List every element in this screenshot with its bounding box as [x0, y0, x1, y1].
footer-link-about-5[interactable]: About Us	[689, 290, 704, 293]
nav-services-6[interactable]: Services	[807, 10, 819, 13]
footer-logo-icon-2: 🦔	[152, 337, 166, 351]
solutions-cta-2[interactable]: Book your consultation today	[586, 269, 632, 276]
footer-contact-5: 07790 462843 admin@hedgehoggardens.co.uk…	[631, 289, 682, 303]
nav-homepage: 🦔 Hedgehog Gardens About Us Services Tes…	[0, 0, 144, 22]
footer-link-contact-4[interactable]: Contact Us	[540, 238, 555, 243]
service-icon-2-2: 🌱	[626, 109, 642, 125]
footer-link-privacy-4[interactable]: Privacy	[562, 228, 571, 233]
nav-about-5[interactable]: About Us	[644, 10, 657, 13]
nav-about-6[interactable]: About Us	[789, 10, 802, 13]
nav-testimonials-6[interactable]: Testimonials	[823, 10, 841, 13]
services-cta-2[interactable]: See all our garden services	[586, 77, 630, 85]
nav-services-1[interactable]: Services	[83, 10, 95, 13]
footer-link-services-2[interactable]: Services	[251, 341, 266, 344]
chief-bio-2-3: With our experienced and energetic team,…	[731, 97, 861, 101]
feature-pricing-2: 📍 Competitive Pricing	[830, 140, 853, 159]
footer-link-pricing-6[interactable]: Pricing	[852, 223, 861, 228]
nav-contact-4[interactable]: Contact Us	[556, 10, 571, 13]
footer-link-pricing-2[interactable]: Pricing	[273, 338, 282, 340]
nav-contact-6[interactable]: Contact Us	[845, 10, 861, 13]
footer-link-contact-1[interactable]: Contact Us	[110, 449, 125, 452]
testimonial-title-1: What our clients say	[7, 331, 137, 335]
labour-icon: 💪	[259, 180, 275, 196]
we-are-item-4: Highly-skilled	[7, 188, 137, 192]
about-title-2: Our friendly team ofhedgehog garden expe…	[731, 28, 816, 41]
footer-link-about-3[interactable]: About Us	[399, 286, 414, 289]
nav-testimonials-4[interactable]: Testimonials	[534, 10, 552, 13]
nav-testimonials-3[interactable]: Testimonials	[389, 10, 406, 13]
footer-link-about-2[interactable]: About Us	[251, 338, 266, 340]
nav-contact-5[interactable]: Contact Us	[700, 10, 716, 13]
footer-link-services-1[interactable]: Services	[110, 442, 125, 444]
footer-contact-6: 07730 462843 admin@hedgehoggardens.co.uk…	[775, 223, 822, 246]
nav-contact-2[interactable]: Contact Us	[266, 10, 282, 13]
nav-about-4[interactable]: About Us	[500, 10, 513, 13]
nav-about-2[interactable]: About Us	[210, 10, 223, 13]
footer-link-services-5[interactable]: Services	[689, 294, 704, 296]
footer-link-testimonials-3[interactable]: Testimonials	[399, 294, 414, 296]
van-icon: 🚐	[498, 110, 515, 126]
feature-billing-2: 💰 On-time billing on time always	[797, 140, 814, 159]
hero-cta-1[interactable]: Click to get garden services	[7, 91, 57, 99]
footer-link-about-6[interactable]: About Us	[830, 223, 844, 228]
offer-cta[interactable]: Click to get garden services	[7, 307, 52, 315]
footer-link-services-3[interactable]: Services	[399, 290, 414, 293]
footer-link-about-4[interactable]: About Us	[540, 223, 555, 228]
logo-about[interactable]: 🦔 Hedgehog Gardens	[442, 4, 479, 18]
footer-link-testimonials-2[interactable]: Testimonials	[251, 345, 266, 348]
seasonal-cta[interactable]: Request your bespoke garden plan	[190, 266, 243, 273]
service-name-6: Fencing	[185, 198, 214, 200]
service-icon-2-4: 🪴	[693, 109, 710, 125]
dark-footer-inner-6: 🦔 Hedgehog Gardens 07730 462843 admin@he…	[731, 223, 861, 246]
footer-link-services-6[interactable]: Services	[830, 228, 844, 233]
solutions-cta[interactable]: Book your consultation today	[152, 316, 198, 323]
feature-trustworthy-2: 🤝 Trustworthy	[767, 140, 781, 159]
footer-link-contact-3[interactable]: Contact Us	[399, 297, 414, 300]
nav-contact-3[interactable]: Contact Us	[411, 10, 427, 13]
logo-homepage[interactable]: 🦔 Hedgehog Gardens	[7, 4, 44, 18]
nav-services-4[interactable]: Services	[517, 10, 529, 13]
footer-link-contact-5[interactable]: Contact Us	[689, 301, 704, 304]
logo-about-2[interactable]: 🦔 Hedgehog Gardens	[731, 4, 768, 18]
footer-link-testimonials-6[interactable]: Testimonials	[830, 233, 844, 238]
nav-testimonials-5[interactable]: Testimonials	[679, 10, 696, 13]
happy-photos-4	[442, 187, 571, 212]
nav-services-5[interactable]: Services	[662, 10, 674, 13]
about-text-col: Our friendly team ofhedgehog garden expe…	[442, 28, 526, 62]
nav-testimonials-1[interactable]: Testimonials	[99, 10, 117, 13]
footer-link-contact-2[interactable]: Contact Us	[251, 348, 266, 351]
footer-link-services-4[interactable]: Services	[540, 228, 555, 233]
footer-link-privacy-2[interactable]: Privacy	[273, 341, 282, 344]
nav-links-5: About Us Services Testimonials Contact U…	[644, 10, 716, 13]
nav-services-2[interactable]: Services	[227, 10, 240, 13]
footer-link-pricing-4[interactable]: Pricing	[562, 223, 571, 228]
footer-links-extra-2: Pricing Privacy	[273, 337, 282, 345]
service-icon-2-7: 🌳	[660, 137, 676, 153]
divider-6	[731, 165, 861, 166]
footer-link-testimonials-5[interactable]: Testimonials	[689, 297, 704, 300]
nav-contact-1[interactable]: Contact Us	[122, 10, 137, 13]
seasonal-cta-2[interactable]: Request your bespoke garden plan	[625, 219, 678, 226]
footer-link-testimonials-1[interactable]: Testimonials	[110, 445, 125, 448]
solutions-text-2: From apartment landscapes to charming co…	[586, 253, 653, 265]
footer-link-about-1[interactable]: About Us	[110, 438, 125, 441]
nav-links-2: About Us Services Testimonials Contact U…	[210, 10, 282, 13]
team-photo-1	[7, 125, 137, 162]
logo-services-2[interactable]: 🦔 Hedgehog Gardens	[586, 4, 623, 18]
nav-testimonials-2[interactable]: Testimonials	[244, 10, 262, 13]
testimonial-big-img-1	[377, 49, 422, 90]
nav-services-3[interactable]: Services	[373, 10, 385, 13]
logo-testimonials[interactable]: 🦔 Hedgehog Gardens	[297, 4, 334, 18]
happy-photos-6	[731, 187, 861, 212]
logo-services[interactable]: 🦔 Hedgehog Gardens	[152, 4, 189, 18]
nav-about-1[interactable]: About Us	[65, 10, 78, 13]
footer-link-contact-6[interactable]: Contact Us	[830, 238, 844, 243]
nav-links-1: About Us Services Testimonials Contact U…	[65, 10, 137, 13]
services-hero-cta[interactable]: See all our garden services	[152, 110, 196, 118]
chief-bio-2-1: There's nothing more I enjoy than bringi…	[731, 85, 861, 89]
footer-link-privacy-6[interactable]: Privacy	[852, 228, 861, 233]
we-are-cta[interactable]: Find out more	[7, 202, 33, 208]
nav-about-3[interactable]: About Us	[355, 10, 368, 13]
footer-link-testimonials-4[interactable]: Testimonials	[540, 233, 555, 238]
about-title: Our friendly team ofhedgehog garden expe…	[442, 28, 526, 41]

○ ○ ○ ○

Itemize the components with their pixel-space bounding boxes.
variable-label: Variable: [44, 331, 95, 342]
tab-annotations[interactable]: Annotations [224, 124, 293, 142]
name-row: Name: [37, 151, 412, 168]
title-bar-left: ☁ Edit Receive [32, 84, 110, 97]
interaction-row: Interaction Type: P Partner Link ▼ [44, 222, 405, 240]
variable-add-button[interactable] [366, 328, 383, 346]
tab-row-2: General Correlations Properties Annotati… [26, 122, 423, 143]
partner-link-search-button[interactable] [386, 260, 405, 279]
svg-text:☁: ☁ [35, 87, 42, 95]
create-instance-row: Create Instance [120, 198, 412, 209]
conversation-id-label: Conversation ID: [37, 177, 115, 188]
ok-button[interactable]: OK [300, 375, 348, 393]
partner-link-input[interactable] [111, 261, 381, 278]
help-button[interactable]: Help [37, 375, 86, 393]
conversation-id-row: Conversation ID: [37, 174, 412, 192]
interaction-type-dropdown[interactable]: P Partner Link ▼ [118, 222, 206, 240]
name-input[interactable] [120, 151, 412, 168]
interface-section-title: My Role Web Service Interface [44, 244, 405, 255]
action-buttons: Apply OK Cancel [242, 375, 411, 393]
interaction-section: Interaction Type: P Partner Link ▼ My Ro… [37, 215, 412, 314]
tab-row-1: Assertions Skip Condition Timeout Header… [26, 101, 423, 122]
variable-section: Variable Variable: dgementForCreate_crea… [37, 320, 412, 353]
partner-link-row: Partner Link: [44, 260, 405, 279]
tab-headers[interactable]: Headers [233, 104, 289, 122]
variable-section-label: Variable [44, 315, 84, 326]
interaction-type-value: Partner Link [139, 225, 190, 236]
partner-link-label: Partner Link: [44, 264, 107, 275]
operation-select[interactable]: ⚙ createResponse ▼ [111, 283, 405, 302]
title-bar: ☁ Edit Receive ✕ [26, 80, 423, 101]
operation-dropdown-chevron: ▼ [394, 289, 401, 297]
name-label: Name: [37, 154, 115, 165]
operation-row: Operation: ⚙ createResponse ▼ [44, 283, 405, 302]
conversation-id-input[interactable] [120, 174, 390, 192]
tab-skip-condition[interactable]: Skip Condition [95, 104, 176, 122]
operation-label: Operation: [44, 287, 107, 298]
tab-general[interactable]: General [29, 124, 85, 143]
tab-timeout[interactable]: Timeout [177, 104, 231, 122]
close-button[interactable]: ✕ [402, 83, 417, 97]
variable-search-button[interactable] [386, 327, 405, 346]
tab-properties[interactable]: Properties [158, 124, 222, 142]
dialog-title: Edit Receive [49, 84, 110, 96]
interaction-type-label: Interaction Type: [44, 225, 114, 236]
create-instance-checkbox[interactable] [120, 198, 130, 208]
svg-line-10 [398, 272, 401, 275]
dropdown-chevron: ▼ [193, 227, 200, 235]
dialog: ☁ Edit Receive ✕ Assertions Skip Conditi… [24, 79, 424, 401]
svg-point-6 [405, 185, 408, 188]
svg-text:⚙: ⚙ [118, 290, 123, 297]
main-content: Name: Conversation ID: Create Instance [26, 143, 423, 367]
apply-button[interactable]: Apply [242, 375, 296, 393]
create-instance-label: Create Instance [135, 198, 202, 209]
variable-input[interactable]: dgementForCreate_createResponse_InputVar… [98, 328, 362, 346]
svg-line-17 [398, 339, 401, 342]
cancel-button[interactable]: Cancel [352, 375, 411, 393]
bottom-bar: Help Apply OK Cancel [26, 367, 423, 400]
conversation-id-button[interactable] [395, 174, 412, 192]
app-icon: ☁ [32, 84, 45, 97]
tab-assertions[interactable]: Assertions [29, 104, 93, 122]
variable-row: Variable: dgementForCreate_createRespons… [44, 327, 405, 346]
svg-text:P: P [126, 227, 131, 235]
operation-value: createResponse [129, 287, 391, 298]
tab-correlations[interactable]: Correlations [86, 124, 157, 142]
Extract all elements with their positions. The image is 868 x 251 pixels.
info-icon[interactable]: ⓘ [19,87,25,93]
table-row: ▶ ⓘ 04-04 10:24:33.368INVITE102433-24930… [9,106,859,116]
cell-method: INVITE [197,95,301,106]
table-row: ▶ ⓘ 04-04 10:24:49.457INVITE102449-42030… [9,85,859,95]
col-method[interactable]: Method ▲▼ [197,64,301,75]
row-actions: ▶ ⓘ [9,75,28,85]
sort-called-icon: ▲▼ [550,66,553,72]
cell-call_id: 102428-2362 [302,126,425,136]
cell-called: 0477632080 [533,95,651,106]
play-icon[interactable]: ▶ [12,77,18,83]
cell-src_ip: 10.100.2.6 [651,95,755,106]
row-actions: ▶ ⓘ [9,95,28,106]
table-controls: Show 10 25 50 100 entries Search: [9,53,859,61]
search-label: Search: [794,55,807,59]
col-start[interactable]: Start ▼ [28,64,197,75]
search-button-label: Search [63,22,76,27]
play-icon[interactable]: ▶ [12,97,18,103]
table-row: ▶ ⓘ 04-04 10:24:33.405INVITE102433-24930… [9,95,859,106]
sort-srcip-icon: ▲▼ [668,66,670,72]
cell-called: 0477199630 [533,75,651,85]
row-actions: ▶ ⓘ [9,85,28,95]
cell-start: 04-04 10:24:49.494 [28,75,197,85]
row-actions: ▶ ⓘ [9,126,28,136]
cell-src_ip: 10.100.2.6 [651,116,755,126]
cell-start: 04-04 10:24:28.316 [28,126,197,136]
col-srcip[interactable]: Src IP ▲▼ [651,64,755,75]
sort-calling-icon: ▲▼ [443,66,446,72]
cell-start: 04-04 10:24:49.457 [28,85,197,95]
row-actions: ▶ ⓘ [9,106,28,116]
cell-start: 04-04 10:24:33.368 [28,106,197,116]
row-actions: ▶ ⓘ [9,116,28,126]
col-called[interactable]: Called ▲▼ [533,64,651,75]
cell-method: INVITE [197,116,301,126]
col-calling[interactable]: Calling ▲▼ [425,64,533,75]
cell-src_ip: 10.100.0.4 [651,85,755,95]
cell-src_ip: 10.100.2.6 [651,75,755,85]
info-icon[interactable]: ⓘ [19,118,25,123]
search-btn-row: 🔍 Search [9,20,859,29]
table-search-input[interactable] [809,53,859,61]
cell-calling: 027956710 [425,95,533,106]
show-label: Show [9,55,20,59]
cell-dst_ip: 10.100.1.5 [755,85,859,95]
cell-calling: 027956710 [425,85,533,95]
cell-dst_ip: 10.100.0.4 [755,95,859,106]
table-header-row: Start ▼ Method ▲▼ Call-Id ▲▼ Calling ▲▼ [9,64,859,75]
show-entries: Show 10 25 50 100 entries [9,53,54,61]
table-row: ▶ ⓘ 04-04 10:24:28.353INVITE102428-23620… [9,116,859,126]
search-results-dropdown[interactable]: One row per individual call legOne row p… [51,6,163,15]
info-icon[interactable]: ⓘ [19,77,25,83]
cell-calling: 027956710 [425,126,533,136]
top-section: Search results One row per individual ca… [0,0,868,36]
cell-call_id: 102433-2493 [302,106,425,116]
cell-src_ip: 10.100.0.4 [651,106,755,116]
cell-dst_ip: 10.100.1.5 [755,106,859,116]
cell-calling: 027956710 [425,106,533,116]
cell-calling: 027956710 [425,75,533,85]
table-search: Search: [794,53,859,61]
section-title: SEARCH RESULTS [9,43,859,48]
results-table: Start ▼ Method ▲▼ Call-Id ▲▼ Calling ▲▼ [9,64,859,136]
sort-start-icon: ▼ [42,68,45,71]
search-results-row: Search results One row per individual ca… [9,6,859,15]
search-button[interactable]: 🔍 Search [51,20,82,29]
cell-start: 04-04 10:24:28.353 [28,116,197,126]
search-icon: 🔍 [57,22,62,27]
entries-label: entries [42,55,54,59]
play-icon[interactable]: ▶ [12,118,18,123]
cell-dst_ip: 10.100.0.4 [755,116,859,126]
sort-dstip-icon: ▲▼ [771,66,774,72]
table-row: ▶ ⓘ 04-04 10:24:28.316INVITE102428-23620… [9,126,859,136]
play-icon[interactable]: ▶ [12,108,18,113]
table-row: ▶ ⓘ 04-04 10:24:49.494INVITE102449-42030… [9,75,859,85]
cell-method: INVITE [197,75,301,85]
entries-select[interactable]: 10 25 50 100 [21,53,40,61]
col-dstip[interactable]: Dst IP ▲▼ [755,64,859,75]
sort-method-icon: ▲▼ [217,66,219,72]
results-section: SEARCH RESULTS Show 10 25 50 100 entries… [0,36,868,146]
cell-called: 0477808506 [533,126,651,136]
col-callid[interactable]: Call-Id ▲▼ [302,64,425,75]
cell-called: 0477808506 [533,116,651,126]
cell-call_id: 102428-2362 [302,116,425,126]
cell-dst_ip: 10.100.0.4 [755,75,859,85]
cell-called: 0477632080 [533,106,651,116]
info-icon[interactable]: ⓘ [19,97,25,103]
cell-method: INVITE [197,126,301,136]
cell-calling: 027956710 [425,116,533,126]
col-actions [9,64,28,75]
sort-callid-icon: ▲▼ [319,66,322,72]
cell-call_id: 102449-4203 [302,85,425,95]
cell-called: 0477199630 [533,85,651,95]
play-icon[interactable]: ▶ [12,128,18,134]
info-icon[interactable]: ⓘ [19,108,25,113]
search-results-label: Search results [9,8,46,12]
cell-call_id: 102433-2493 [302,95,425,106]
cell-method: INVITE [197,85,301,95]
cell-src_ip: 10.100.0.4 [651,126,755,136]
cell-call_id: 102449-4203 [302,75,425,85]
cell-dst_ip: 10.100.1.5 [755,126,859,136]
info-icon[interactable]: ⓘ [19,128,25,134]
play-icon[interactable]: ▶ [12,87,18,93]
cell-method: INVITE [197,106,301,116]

○ ○ ○ ○

EXERCISE REQUIREMENTS
When a line contains the string "info", count that line; once every line of the records has been checked, state the count alone.

REPLY
6